Die Rechtsprechung macht es Unternehmen dabei nicht gerade einfacher, sich gegen solche Umtriebe zu schützen. Zwar entwickelt sie einerseits Kriterien, wann von Rechtsmissbrauch ausgegangen werden kann, auf der anderen Seite vermutet sie bei dem Verstoß gegen gesetzliche (Fürsorge-)Pflichten eine entschädigungspflichtige Diskriminierung. In der Beratungspraxis stößt man neuerdings daher immer wieder auf Klagen wegen der Verletzung von Pflichten nach den §§ 164 f. SGB IX. Auf Nachfrage fällt dabei auf, dass Unternehmen diese Normen und die damit einhergehenden Pflichten entweder nicht kennen oder geflissentlich ignorieren. Damit aber öffnen sie das Tor für (rechtsmissbräuchliche) Klagen. Auch der Fall des LAG Hamm hatte ebendiese Norm zum Thema. Der nachfolgende Beitrag beleuchtet daher die erheblichen Konsequenzen, die die Verletzung der Pflichten nach § 164 SGB IX nach sich ziehen kann und zeigt auf, welche Pflichten Arbeitgeber treffen und wie sie Verstöße vermeiden können. Denn eins ist klar: Arbeitgeber können sich zwar nicht davor schützen, verklagt zu werden, aber sie können sich schützen, solche Klageverfahren zu verlieren oder teuer zu vergleichen.
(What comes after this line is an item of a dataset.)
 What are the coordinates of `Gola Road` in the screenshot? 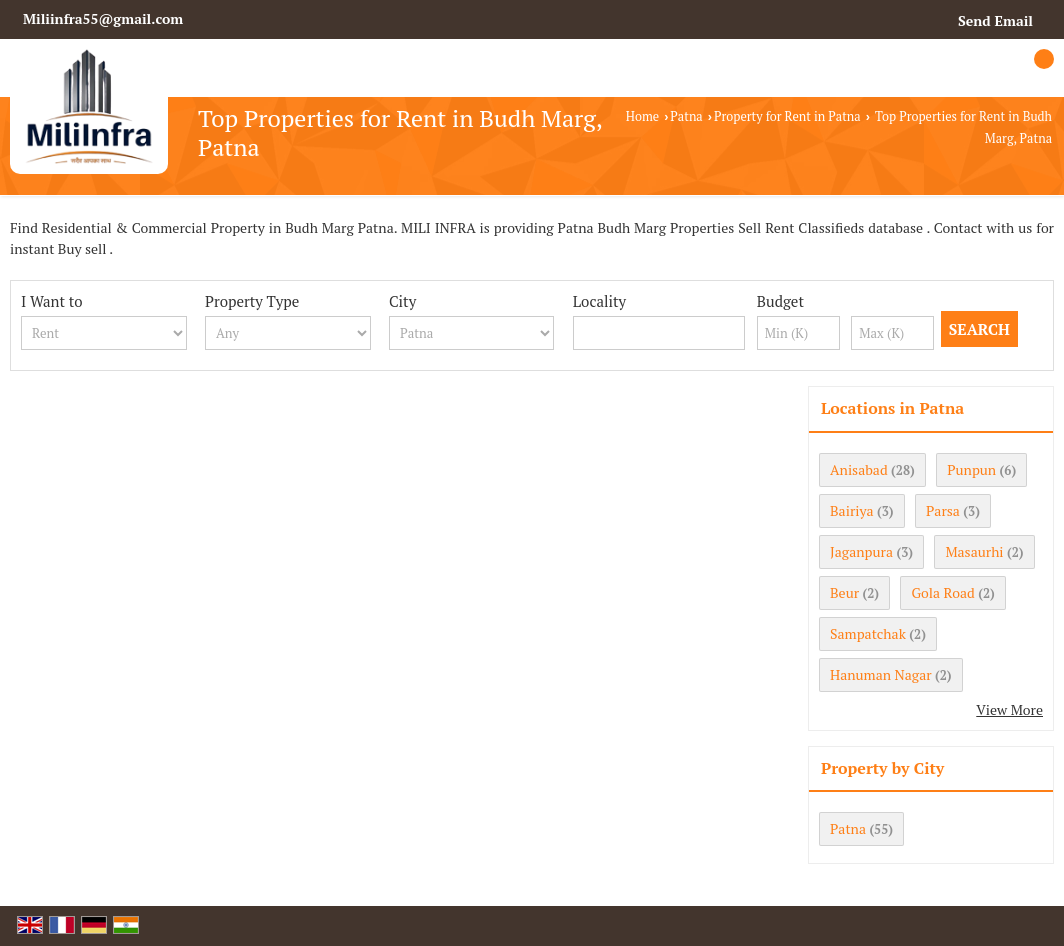 It's located at (942, 592).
§ 164 SGB IX – Von der Förderpflicht zur Diskriminierungsfalle
1. Allgemeines
Nach § 164 Abs. 1 Satz 1 SGB IX sind Arbeitgeber verpflichtet zu prüfen, ob freie Arbeitsplätze mit schwerbehinderten Menschen, insbesondere mit bei der Agentur für Arbeit arbeitslos oder arbeitssuchend gemeldeten schwerbehinderten Menschen, besetzt werden können. Diese Prüfpflicht besteht unabhängig davon, ob Bewerbungen schwerbehinderter Menschen vorliegen oder nicht und auch dann, wenn der Arbeitgeber die Pflichtquote bereits erfüllt hat. Die Prüfpflicht gilt für alle Arten von Stellenbesetzungen, auch für innerbetriebliche Versetzungen.
§ 164 Abs. 1 Satz 2 SGB IX verpflichtet Arbeitgeber, frühzeitig Verbindung mit der Agentur für Arbeit aufzunehmen. Nach der Rechtsprechung des BAG umfasst dies die Pflicht zur ausdrücklichen Erteilung eines Vermittlungsauftrags unter Berücksichtigung des von der Agentur für Arbeit vorgegebenen organisatorischen Ablaufs. Wichtig: Das bloße Einstellen einer Suchanzeige auf dem Vermittlungsportal der Bundesagentur für Arbeit (Jobbörse) ist insoweit nicht ausreichend (vgl. BAG, Urt. v. 27.3.2025 – 8 AZR 123/24). Arbeitgeber müssen einen echten Vermittlungsauftrag einschließlich der für die Vermittlung erforderlichen Daten an die Bundesagentur für Arbeit erteilen.
§ 164 Abs. 1 Satz 4 SGB IX verpflichtet Arbeitgeber zudem, über Vermittlungsvorschläge und vorliegende Bewerbungen schwerbehinderter Menschen die Schwerbehindertenvertretung und die in § 176 SGB IX genannten Vertretungen, also insbesondere Betriebs- und Personalräte, unmittelbar nach Eingang zu unterrichten.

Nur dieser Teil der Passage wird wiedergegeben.